[[ Dataset entries open ]]

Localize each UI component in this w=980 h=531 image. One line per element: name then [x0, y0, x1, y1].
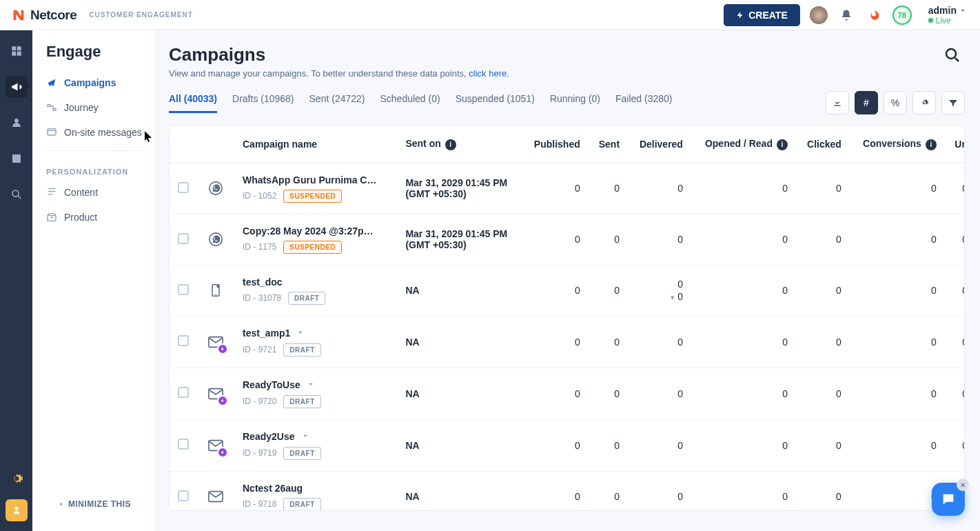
cell-sent: 0	[589, 265, 628, 316]
rail-dashboard[interactable]	[6, 40, 28, 62]
info-icon: i	[777, 139, 788, 150]
cell-conversions: 0	[850, 419, 945, 471]
col-delivered[interactable]: Delivered	[628, 126, 691, 163]
row-checkbox[interactable]	[178, 439, 189, 450]
whatsapp-icon	[205, 178, 226, 199]
cell-sent: 0	[589, 368, 628, 419]
col-sent-on[interactable]: Sent oni	[397, 126, 522, 163]
person-icon	[11, 505, 22, 516]
cell-opened: 0	[691, 214, 796, 265]
admin-name: admin	[928, 5, 957, 16]
tab-1[interactable]: Drafts (10968)	[232, 93, 294, 113]
percent-toggle[interactable]: %	[884, 91, 907, 114]
notifications-button[interactable]	[837, 6, 855, 24]
hash-toggle[interactable]: #	[855, 91, 878, 114]
rail-reports[interactable]	[6, 148, 28, 170]
lightning-icon	[736, 10, 744, 20]
fire-button[interactable]	[865, 6, 883, 24]
chat-close-button[interactable]: ✕	[957, 479, 969, 491]
sidebar-item-journey[interactable]: Journey	[32, 95, 156, 120]
row-checkbox[interactable]	[178, 387, 189, 398]
user-avatar-small[interactable]	[810, 6, 828, 24]
table-row[interactable]: test_amp1 ID - 9721 DRAFT NA 0 0 0 0 0 0…	[170, 316, 965, 368]
tab-2[interactable]: Sent (24722)	[309, 93, 365, 113]
campaign-id: ID - 1052	[243, 191, 276, 201]
table-row[interactable]: Copy:28 May 2024 @3:27pm-… ID - 1175 SUS…	[170, 214, 965, 265]
filter-icon	[948, 98, 958, 108]
rail-search[interactable]	[6, 183, 28, 206]
rail-help[interactable]	[6, 499, 28, 521]
col-conversions[interactable]: Conversionsi	[850, 126, 945, 163]
col-sent[interactable]: Sent	[589, 126, 628, 163]
cell-sent: 0	[589, 316, 628, 368]
email-icon	[205, 383, 226, 404]
table-row[interactable]: Nctest 26aug ID - 9718 DRAFT NA 0 0 0 0 …	[170, 471, 965, 511]
report-icon	[10, 152, 23, 165]
status-badge: DRAFT	[283, 447, 320, 460]
tab-4[interactable]: Suspended (1051)	[456, 93, 535, 113]
chevron-down-icon	[959, 7, 966, 14]
search-button[interactable]	[940, 43, 965, 68]
cell-delivered: 0	[628, 214, 691, 265]
cell-conversions: 0	[850, 316, 945, 368]
admin-menu[interactable]: admin Live	[928, 5, 966, 26]
email-icon	[205, 332, 226, 352]
cell-opened: 0	[691, 368, 796, 419]
tab-3[interactable]: Scheduled (0)	[380, 93, 440, 113]
table-row[interactable]: WhatsApp Guru Purnima Camp… ID - 1052 SU…	[170, 163, 965, 214]
left-rail	[0, 30, 32, 531]
download-button[interactable]	[826, 91, 849, 114]
col-clicked[interactable]: Clicked	[796, 126, 850, 163]
cell-published: 0	[522, 471, 589, 511]
table-row[interactable]: Ready2Use ID - 9719 DRAFT NA 0 0 0 0 0 0…	[170, 419, 965, 471]
row-checkbox[interactable]	[178, 335, 189, 346]
col-campaign-name[interactable]: Campaign name	[234, 126, 397, 163]
click-here-link[interactable]: click here.	[469, 68, 509, 79]
row-checkbox[interactable]	[178, 182, 189, 193]
table-row[interactable]: ReadyToUse ID - 9720 DRAFT NA 0 0 0 0 0 …	[170, 368, 965, 419]
tab-0[interactable]: All (40033)	[169, 93, 217, 113]
content-area: Campaigns View and manage your campaigns…	[156, 30, 980, 531]
rail-audience[interactable]	[6, 112, 28, 134]
info-icon: i	[445, 139, 456, 150]
top-bar: Netcore CUSTOMER ENGAGEMENT CREATE 78 ad…	[0, 0, 980, 30]
cell-delivered: 0	[628, 419, 691, 471]
settings-button[interactable]	[912, 91, 936, 114]
score-badge[interactable]: 78	[892, 6, 912, 25]
col-opened[interactable]: Opened / Readi	[691, 126, 796, 163]
sidebar-item-campaigns[interactable]: Campaigns	[32, 70, 156, 95]
cell-un: 0	[945, 214, 965, 265]
gear-icon	[10, 472, 23, 485]
tab-5[interactable]: Running (0)	[550, 93, 600, 113]
chevron-left-icon	[57, 501, 64, 508]
chevron-down-icon[interactable]	[306, 379, 316, 391]
row-checkbox[interactable]	[178, 490, 189, 501]
sidebar-item-content[interactable]: Content	[32, 180, 156, 205]
rail-settings[interactable]	[6, 468, 28, 490]
cell-opened: 0	[691, 316, 796, 368]
cell-clicked: 0	[796, 316, 850, 368]
cell-opened: 0	[691, 163, 796, 214]
tab-6[interactable]: Failed (3280)	[615, 93, 673, 113]
row-checkbox[interactable]	[178, 284, 189, 295]
users-icon	[10, 117, 23, 129]
filter-button[interactable]	[941, 91, 965, 114]
row-checkbox[interactable]	[178, 233, 189, 244]
sidebar-item-product[interactable]: Product	[32, 205, 156, 230]
create-button[interactable]: CREATE	[724, 4, 800, 26]
rail-engage[interactable]	[6, 76, 28, 98]
col-un[interactable]: Un	[945, 126, 965, 163]
cell-opened: 0	[691, 471, 796, 511]
minimize-button[interactable]: MINIMIZE THIS	[32, 490, 156, 519]
chat-widget[interactable]: ✕	[932, 483, 965, 516]
cell-sent: 0	[589, 419, 628, 471]
logo[interactable]: Netcore	[11, 8, 76, 23]
gear-icon	[919, 98, 929, 108]
chevron-down-icon[interactable]	[296, 328, 305, 339]
search-icon	[944, 47, 961, 63]
col-published[interactable]: Published	[522, 126, 589, 163]
chevron-down-icon[interactable]	[300, 431, 310, 443]
campaign-id: ID - 1175	[243, 242, 276, 252]
table-row[interactable]: test_doc ID - 31078 DRAFT NA 0 0 0▾0 0 0…	[170, 265, 965, 316]
sidebar-item-onsite[interactable]: On-site messages	[32, 120, 156, 145]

[[ Dataset entries closed ]]

● Task goal:
Only the lines above that include the word "button" belong in the answer; copy each one.

● Solution to the problem:
notifications-button[interactable]	[837, 6, 855, 24]
fire-button[interactable]	[865, 6, 883, 24]
chat-close-button[interactable]: ✕	[957, 479, 969, 491]
search-button[interactable]	[940, 43, 965, 68]
download-button[interactable]	[826, 91, 849, 114]
settings-button[interactable]	[912, 91, 936, 114]
filter-button[interactable]	[941, 91, 965, 114]
create-button[interactable]: CREATE	[724, 4, 800, 26]
minimize-button[interactable]: MINIMIZE THIS	[32, 490, 156, 519]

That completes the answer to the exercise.